RegentropfenMein Leben ist geprägt von krassen Gegensätzen. Es gibt Phasen, in denen ich wochenlang nicht mal die engsten Freunde treffe. Zum Geist werde. Nach der harten Askese konsultiere ich irgendwann wieder sehr selektiv Menschen. Meist lerne ich dann eine Frau kennen und hole mit ihr im Zeitraffer alles nach, was ich in den Monaten zuvor vernachlässigte. Wärme, Nähe, Sex, Interaktion. Batterien aufladen und weiterfahren. Im Moment sitze ich jedoch wieder alleine an meiner geliebten Panke. Nicht ganz freiwillig, aber irgendwie zufrieden. Ich blicke auf das Wasser des gemächlich ziehenden Flüsschens, hänge den Gedanken nach und sehe anderen dabei zu, wie sich mich anstarren. Ja, der Nasenring ist wirklich so groß.

In den nächsten Tagen werde ich mich wohl mehr auf die eigene Person konzentrieren (müssen). Auf meine kleine Nerdwelt, die Katzen und das Grün des Sommers.

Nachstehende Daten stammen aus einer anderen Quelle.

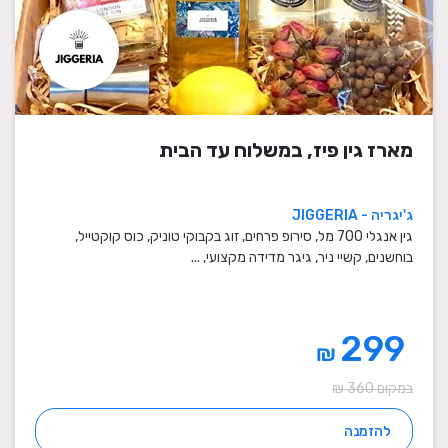
מארז גין פיז, במשלוח עד הבית
ג'יגריה - JIGGERIA
גין אנגלי 700 מל, סירופ פרחים, זוג בקבוקי טוניק, כוס קוקטייל,
בוחשנים, קשיי ניר, גיגר מדידה מקצועי, ...
299
₪
במקום 360 ₪
להזמנה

Irgendwann findet sich erfahrungsgemäß eine weitere interessierte Seele an meiner Seite wieder und der Kreislauf beginnt von neuem. Ein paar Wochen, vielleicht Monate tausche ich mich aus, bin Mitmensch und Liebhaber. Dann irgendwann ein Cut und es geht umgehend zurück auf Feld Eins des Spielbretts. Das Dharma-Rad mit seinen acht Speichen mag sich unaufhörlich drehen, aber ich bleibe regungslos. Passe mich an die Gegebenheiten an, akzeptiere und beobachte. Ohne Groll, Widerstand oder größere Traurigkeit lebe ich einen Tag nach dem anderen ab. Sachdienlich, gesetzestreu, leidlich unterhaltsam. Sprechen Sie mich an, ich helfe gerne!